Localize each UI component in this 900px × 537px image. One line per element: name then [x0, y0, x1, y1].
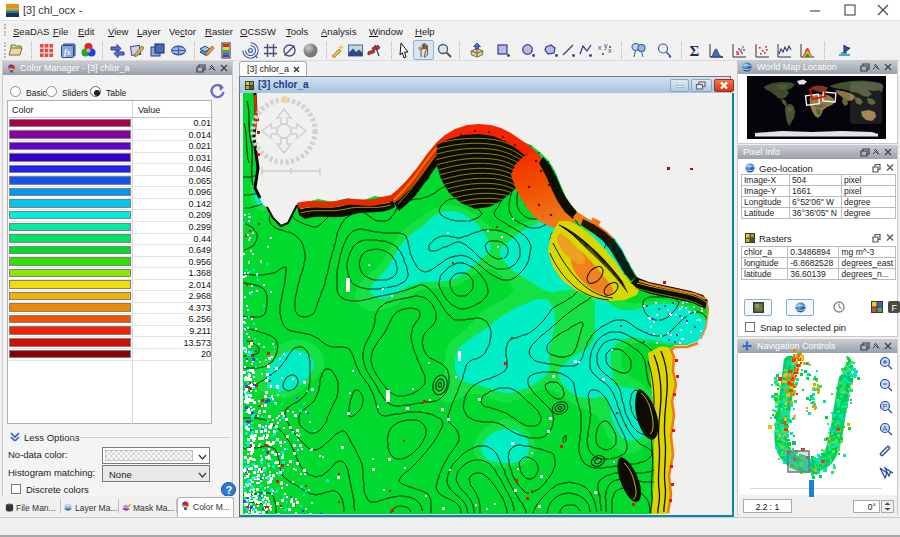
svg-text:F: F: [892, 303, 898, 313]
svg-text:P: P: [883, 403, 888, 410]
svg-text:A: A: [883, 425, 888, 432]
svg-text:Σ: Σ: [690, 43, 700, 59]
svg-text:?: ?: [226, 484, 233, 496]
svg-text:x: x: [608, 47, 612, 54]
svg-text:fx: fx: [64, 48, 71, 57]
svg-text:x: x: [598, 44, 602, 51]
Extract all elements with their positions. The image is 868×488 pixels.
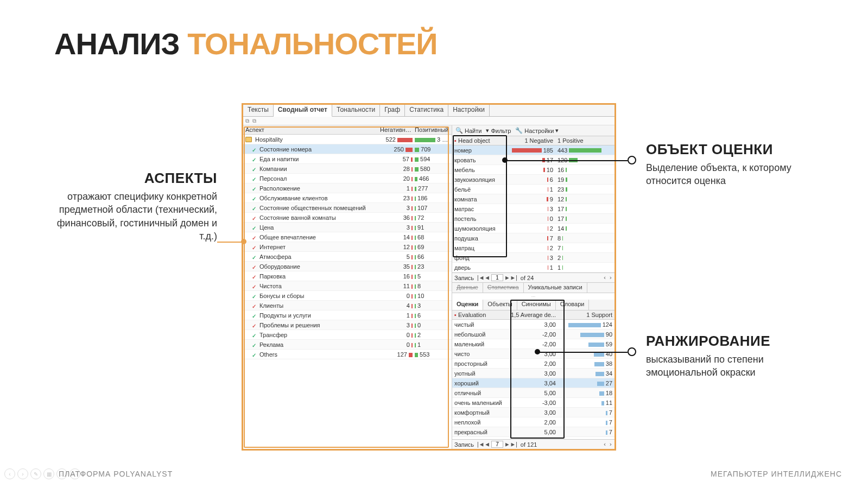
object-row[interactable]: звукоизоляция 6 19: [452, 175, 614, 185]
scroll-left-icon[interactable]: ‹: [603, 274, 607, 281]
object-row[interactable]: дверь 1 1: [452, 263, 614, 272]
object-row[interactable]: мебель 10 16: [452, 165, 614, 175]
tab-3[interactable]: Граф: [380, 105, 405, 116]
lowtab-0[interactable]: Оценки: [452, 300, 483, 310]
last-page-icon[interactable]: ▶|: [511, 441, 518, 448]
tab-5[interactable]: Настройки: [448, 105, 490, 116]
midtab-1[interactable]: Статистика: [483, 283, 524, 293]
midtab-0[interactable]: Данные: [452, 283, 483, 293]
first-page-icon[interactable]: |◀: [476, 274, 483, 281]
aspect-row[interactable]: Интернет12 69: [243, 242, 452, 252]
col-obj-negative[interactable]: 1 Negative: [502, 136, 555, 145]
aspect-row[interactable]: Еда и напитки57 594: [243, 154, 452, 164]
aspect-row[interactable]: Others127 553: [243, 350, 452, 359]
filter-button[interactable]: ▾Фильтр: [486, 127, 511, 134]
col-negative[interactable]: Негативный: [378, 125, 415, 134]
eval-row[interactable]: чистый3,00 124: [452, 320, 614, 329]
object-row[interactable]: матрац 2 7: [452, 243, 614, 253]
page-input[interactable]: [491, 441, 503, 448]
scroll-left-icon[interactable]: ‹: [603, 441, 607, 448]
drag-handle[interactable]: ···: [452, 293, 614, 300]
object-row[interactable]: матрас 3 17: [452, 204, 614, 214]
page-of: of 24: [521, 275, 534, 281]
eval-row[interactable]: просторный2,00 38: [452, 359, 614, 369]
tab-2[interactable]: Тональности: [332, 105, 380, 116]
lowtab-1[interactable]: Объекты: [483, 300, 517, 310]
col-obj-positive[interactable]: 1 Positive: [555, 136, 614, 145]
aspect-row[interactable]: Персонал20 466: [243, 174, 452, 183]
aspect-row[interactable]: Продукты и услуги1 6: [243, 310, 452, 320]
eval-row[interactable]: отличный5,00 18: [452, 388, 614, 398]
object-row[interactable]: постель 0 17: [452, 214, 614, 224]
prev-page-icon[interactable]: ◀: [485, 274, 489, 281]
title-part1: АНАЛИЗ: [54, 27, 187, 61]
eval-row[interactable]: маленький-2,00 59: [452, 339, 614, 349]
object-row[interactable]: фонд 3 2: [452, 253, 614, 263]
midtab-2[interactable]: Уникальные записи: [524, 283, 587, 293]
col-head-object[interactable]: ▪ Head object: [452, 136, 502, 145]
object-row[interactable]: бельё 1 23: [452, 185, 614, 194]
aspect-row[interactable]: Состояние номера250 709: [243, 144, 452, 154]
aspect-row[interactable]: Чистота11 8: [243, 281, 452, 291]
object-row[interactable]: комната 9 12: [452, 194, 614, 204]
eval-row[interactable]: комфортный3,00 7: [452, 408, 614, 417]
col-support[interactable]: 1 Support: [558, 310, 614, 319]
lowtab-3[interactable]: Словари: [556, 300, 590, 310]
tab-4[interactable]: Статистика: [405, 105, 448, 116]
pager-label: Запись: [454, 441, 474, 448]
aspect-row[interactable]: Цена3 91: [243, 223, 452, 232]
page-input[interactable]: [491, 274, 503, 281]
tab-0[interactable]: Тексты: [243, 105, 274, 116]
eval-row[interactable]: неплохой2,00 7: [452, 417, 614, 427]
aspect-row[interactable]: Парковка16 5: [243, 271, 452, 281]
find-button[interactable]: 🔍Найти: [455, 127, 481, 134]
col-positive[interactable]: Позитивный: [415, 125, 452, 134]
footer-left: ПЛАТФОРМА POLYANALYST: [59, 470, 173, 478]
eval-row[interactable]: очень маленький-3,00 11: [452, 398, 614, 408]
aspect-row[interactable]: Атмосфера5 66: [243, 252, 452, 262]
aspect-row[interactable]: Расположение1 277: [243, 183, 452, 193]
eval-row[interactable]: хороший3,04 27: [452, 378, 614, 388]
lowtab-2[interactable]: Синонимы: [517, 300, 556, 310]
eval-row[interactable]: чисто3,00 40: [452, 349, 614, 359]
scroll-right-icon[interactable]: ›: [609, 441, 612, 448]
object-row[interactable]: номер 185 443: [452, 145, 614, 155]
aspect-row[interactable]: Трансфер0 2: [243, 330, 452, 340]
binoculars-icon: 🔍: [455, 127, 463, 134]
aspect-row[interactable]: Клиенты4 3: [243, 301, 452, 310]
scroll-right-icon[interactable]: ›: [609, 274, 612, 281]
aspect-row[interactable]: Оборудование35 23: [243, 262, 452, 271]
aspect-row[interactable]: Реклама0 1: [243, 340, 452, 350]
first-page-icon[interactable]: |◀: [476, 441, 483, 448]
objects-grid: ▪ Head object 1 Negative 1 Positive номе…: [452, 136, 614, 282]
col-evaluation[interactable]: ▪ Evaluation: [452, 310, 506, 319]
check-icon: [252, 293, 257, 299]
evaluations-grid: ▪ Evaluation 1,5 Average de... 1 Support…: [452, 310, 614, 449]
aspect-row[interactable]: Бонусы и сборы0 10: [243, 291, 452, 301]
aspect-row[interactable]: Состояние общественных помещений3 107: [243, 203, 452, 213]
object-row[interactable]: шумоизоляция 2 14: [452, 224, 614, 233]
col-aspect[interactable]: Аспект: [243, 125, 378, 134]
aspect-row[interactable]: Проблемы и решения3 0: [243, 320, 452, 330]
check-icon: [252, 264, 257, 269]
aspect-row[interactable]: Состояние ванной комнаты36 72: [243, 213, 452, 223]
aspect-row[interactable]: Hospitality522 3 343: [243, 135, 452, 144]
next-page-icon[interactable]: ▶: [505, 274, 509, 281]
object-row[interactable]: подушка 7 8: [452, 233, 614, 243]
aspect-row[interactable]: Компании28 580: [243, 164, 452, 174]
prev-page-icon[interactable]: ◀: [485, 441, 489, 448]
settings-button[interactable]: 🔧Настройки ▾: [515, 127, 559, 134]
eval-row[interactable]: прекрасный5,00 7: [452, 427, 614, 437]
aspects-rows: Hospitality522 3 343Состояние номера250 …: [243, 135, 452, 449]
col-avg[interactable]: 1,5 Average de...: [506, 310, 558, 319]
object-row[interactable]: кровать 17 120: [452, 155, 614, 165]
tab-1[interactable]: Сводный отчет: [274, 105, 332, 117]
check-icon: [252, 283, 257, 289]
eval-row[interactable]: небольшой-2,00 90: [452, 329, 614, 339]
last-page-icon[interactable]: ▶|: [511, 274, 518, 281]
aspect-row[interactable]: Общее впечатление14 68: [243, 232, 452, 242]
callout-ranking-heading: РАНЖИРОВАНИЕ: [646, 333, 809, 350]
aspect-row[interactable]: Обслуживание клиентов23 186: [243, 193, 452, 203]
eval-row[interactable]: уютный3,00 34: [452, 369, 614, 378]
next-page-icon[interactable]: ▶: [505, 441, 509, 448]
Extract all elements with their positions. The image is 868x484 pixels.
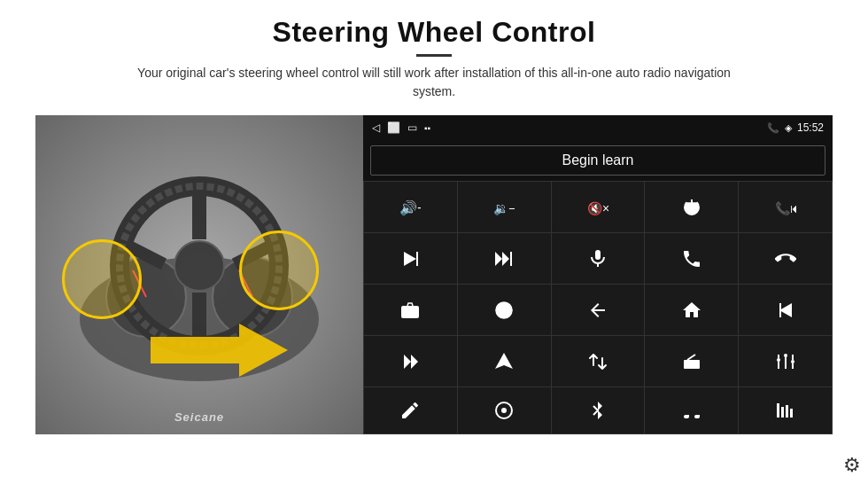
- svg-marker-30: [779, 303, 792, 317]
- svg-marker-32: [404, 355, 411, 369]
- svg-point-40: [777, 358, 780, 362]
- bars-button[interactable]: [739, 387, 832, 433]
- music-button[interactable]: *: [645, 387, 738, 433]
- skip-fwd-button[interactable]: [364, 336, 457, 386]
- prev-button[interactable]: [739, 285, 832, 335]
- power-button[interactable]: [645, 182, 738, 232]
- radio-button[interactable]: [645, 336, 738, 386]
- vol-up-button[interactable]: 🔊+: [364, 182, 457, 232]
- home-nav-icon: ⬜: [387, 121, 400, 134]
- watermark: Seicane: [174, 410, 224, 424]
- pen-button[interactable]: [364, 387, 457, 433]
- prev-end-button[interactable]: 📞⏮: [739, 182, 832, 232]
- yellow-arrow: [151, 319, 292, 381]
- ffwd-button[interactable]: [458, 233, 551, 284]
- svg-rect-53: [790, 409, 793, 418]
- svg-text:🔊+: 🔊+: [399, 199, 421, 216]
- svg-point-43: [784, 354, 787, 357]
- svg-rect-31: [779, 303, 781, 317]
- right-highlight-circle: [239, 230, 319, 310]
- car-image-panel: Seicane: [35, 115, 363, 434]
- svg-rect-18: [416, 252, 418, 266]
- svg-marker-17: [404, 252, 416, 266]
- equalizer-button[interactable]: [739, 336, 832, 386]
- svg-marker-19: [495, 252, 502, 266]
- svg-text:🔇×: 🔇×: [587, 201, 608, 216]
- status-bar: ◁ ⬜ ▭ ▪▪ 📞 ◈ 15:52: [363, 115, 833, 140]
- bluetooth-button[interactable]: [552, 387, 645, 433]
- page-title: Steering Wheel Control: [124, 16, 744, 49]
- begin-learn-row: Begin learn: [363, 140, 833, 181]
- svg-rect-22: [595, 250, 601, 260]
- mute-button[interactable]: 🔇×: [552, 182, 645, 232]
- gear-icon[interactable]: ⚙: [843, 454, 861, 476]
- back-arrow-button[interactable]: [552, 285, 645, 335]
- home-button[interactable]: [645, 285, 738, 335]
- wifi-status-icon: ◈: [785, 122, 792, 134]
- title-divider: [416, 54, 452, 57]
- page-subtitle: Your original car's steering wheel contr…: [124, 64, 744, 101]
- apps-nav-icon: ▭: [407, 121, 417, 134]
- phone-status-icon: 📞: [767, 122, 779, 134]
- svg-text:360°: 360°: [499, 313, 508, 318]
- svg-text:📞⏮: 📞⏮: [775, 201, 796, 216]
- svg-rect-21: [510, 252, 512, 266]
- back-nav-icon: ◁: [372, 121, 380, 134]
- begin-learn-button[interactable]: Begin learn: [370, 145, 825, 176]
- control-panel: ◁ ⬜ ▭ ▪▪ 📞 ◈ 15:52 Begin learn: [363, 115, 833, 434]
- svg-marker-34: [495, 353, 513, 369]
- svg-point-48: [501, 408, 507, 413]
- svg-point-10: [174, 241, 224, 291]
- signal-icon: ▪▪: [424, 123, 430, 133]
- svg-marker-12: [151, 324, 288, 377]
- svg-point-36: [694, 363, 698, 366]
- navigation-button[interactable]: [458, 336, 551, 386]
- vol-down-button[interactable]: 🔉−: [458, 182, 551, 232]
- controls-grid: 🔊+ 🔉− 🔇× 📞⏮: [363, 181, 833, 434]
- view360-button[interactable]: 360°: [458, 285, 551, 335]
- svg-text:🔉−: 🔉−: [493, 201, 515, 216]
- svg-rect-50: [777, 403, 779, 418]
- status-time: 15:52: [797, 121, 824, 134]
- circle-dot-button[interactable]: [458, 387, 551, 433]
- svg-marker-20: [502, 252, 509, 266]
- phone-button[interactable]: [645, 233, 738, 284]
- hangup-button[interactable]: [739, 233, 832, 284]
- left-highlight-circle: [62, 239, 142, 319]
- mic-button[interactable]: [552, 233, 645, 284]
- svg-marker-33: [411, 355, 418, 369]
- next-button[interactable]: [364, 233, 457, 284]
- camera-button[interactable]: [364, 285, 457, 335]
- swap-button[interactable]: [552, 336, 645, 386]
- svg-rect-51: [781, 407, 784, 418]
- svg-point-46: [791, 360, 794, 363]
- svg-rect-52: [786, 405, 788, 418]
- svg-rect-37: [686, 362, 692, 363]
:::::
**Task to complete**
Show every line of the data in which the word "midtab" appears.

**Result of this exercise**
midtab-1[interactable]: Статистика: [483, 283, 524, 293]
midtab-0[interactable]: Данные: [452, 283, 483, 293]
midtab-2[interactable]: Уникальные записи: [524, 283, 587, 293]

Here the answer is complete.